Increased frequency of Foxp3+CD8+ T cells are associated with disease progression during HIV infection.

Abstract

Objectives: Recent years have witnessed unprecedented strides in comprehending non-CD4 regulatory T cells (Tregs), such as CD8+ Tregs and double negative T cells (DNT cells), and their role in sustaining immune tolerance and restricting immune activation. This study investigates the role of Foxp3+CD8+ T cells during HIV infection and assess the markers associated with CD4+ Tregs.

Design: This study was designed as a cross-sectional cohort study, comprising 21 age-matched healthy controls (HCs), 122 treatment-naïve participants (TNs), and 60 people living with HIV (PLWH) receiving successful treatment (ARTs).

Methods: The frequency of Foxp3+CD8+ T cells was assessed alongside CD4+ Treg-associated markers and plasma inflammatory factor levels.

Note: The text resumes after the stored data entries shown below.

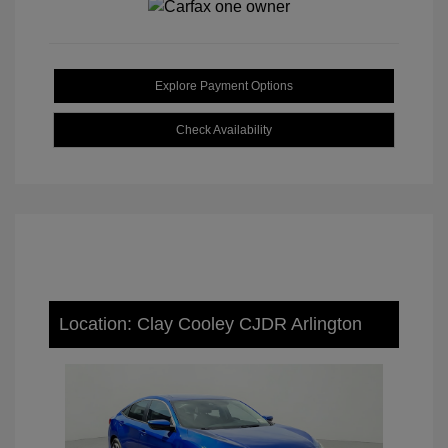
Explore Payment Options
Check Availability
Location: Clay Cooley CJDR Arlington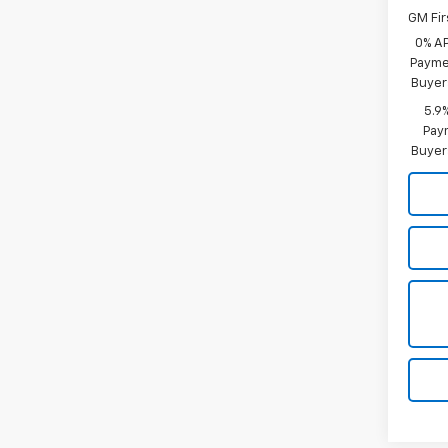
GM Fir
0% A
Paymen
Buyer
5.9
Paym
Buyer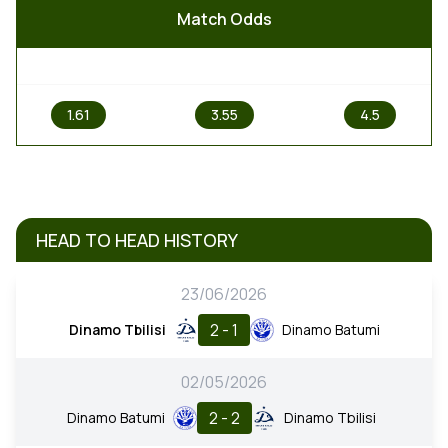
Match Odds
1
X
2
1.61
3.55
4.5
HEAD TO HEAD HISTORY
23/06/2026
2 - 1
Dinamo Tbilisi
Dinamo Batumi
02/05/2026
2 - 2
Dinamo Batumi
Dinamo Tbilisi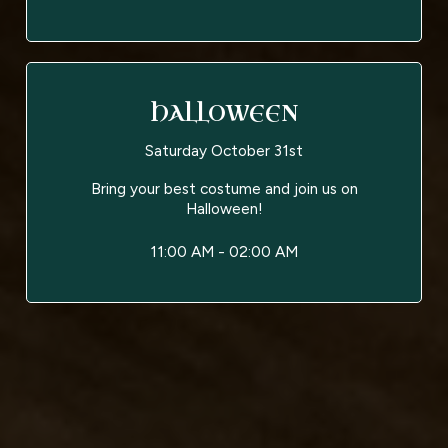
HALLOWEEN
Saturday October 31st
Bring your best costume and join us on
Halloween!
11:00 AM - 02:00 AM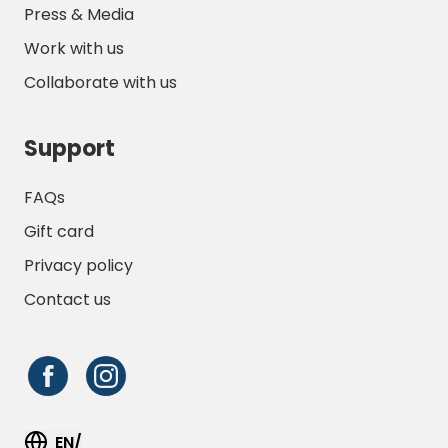
Press & Media
Work with us
Collaborate with us
Support
FAQs
Gift card
Privacy policy
Contact us
EN/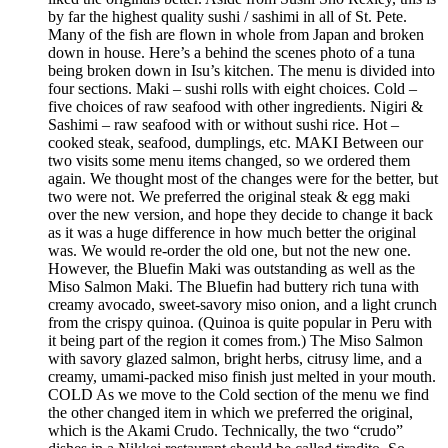
by far the highest quality sushi / sashimi in all of St. Pete.
Many of the fish are flown in whole from Japan and broken
down in house. Here’s a behind the scenes photo of a tuna
being broken down in Isu’s kitchen. The menu is divided into
four sections. Maki – sushi rolls with eight choices. Cold –
five choices of raw seafood with other ingredients. Nigiri &
Sashimi – raw seafood with or without sushi rice. Hot –
cooked steak, seafood, dumplings, etc. MAKI Between our
two visits some menu items changed, so we ordered them
again. We thought most of the changes were for the better, but
two were not. We preferred the original steak & egg maki
over the new version, and hope they decide to change it back
as it was a huge difference in how much better the original
was. We would re-order the old one, but not the new one.
However, the Bluefin Maki was outstanding as well as the
Miso Salmon Maki. The Bluefin had buttery rich tuna with
creamy avocado, sweet-savory miso onion, and a light crunch
from the crispy quinoa. (Quinoa is quite popular in Peru with
it being part of the region it comes from.) The Miso Salmon
with savory glazed salmon, bright herbs, citrusy lime, and a
creamy, umami-packed miso finish just melted in your mouth.
COLD As we move to the Cold section of the menu we find
the other changed item in which we preferred the original,
which is the Akami Crudo. Technically, the two “crudo”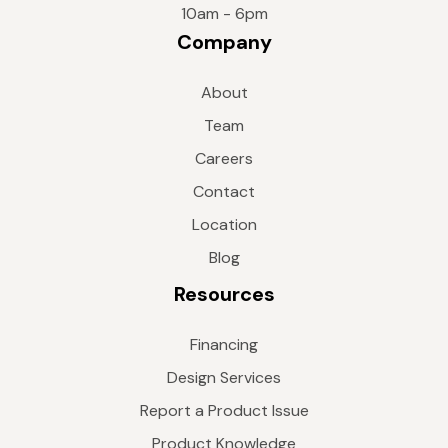
10am - 6pm
Company
About
Team
Careers
Contact
Location
Blog
Resources
Financing
Design Services
Report a Product Issue
Product Knowledge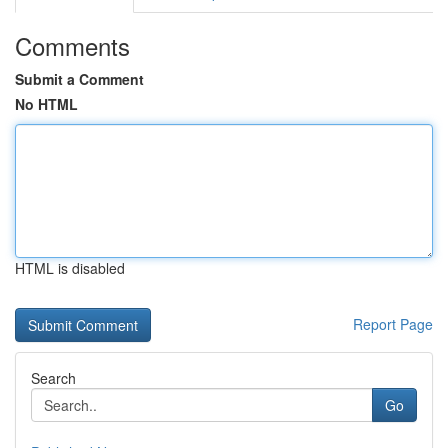
Comments
Submit a Comment
No HTML
HTML is disabled
Report Page
Search
Go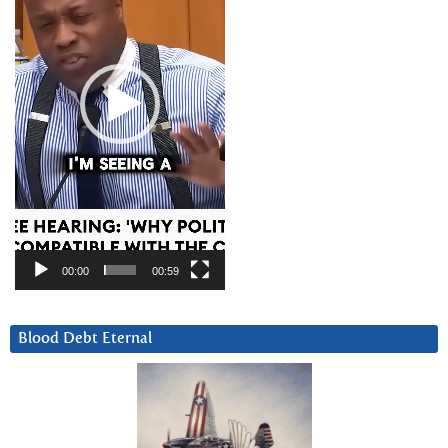
00:00
00:59
Blood Debt Eternal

Results: Foxp3+CD8+ T cells were enriched in PLWH with CD4+ T cell count < 350 cells/μl and persisted after antiretroviral therapy (ART). Besides, the Foxp3+CD8+T cells were correlated with CD4+ T cell count, CD4/CD8 ratio, and the parameters of activation and systematic inflammation in PLWH. Moreover, Foxp3+CD8+ T cells expressed different levels of Tregs related markers compared to CD4+ Tregs and Foxp3+ DNT cells.

Conclusion: The Foxp3+CD8+T cells are associated with HIV disease progression and employ distinct mechanisms to exert their functions.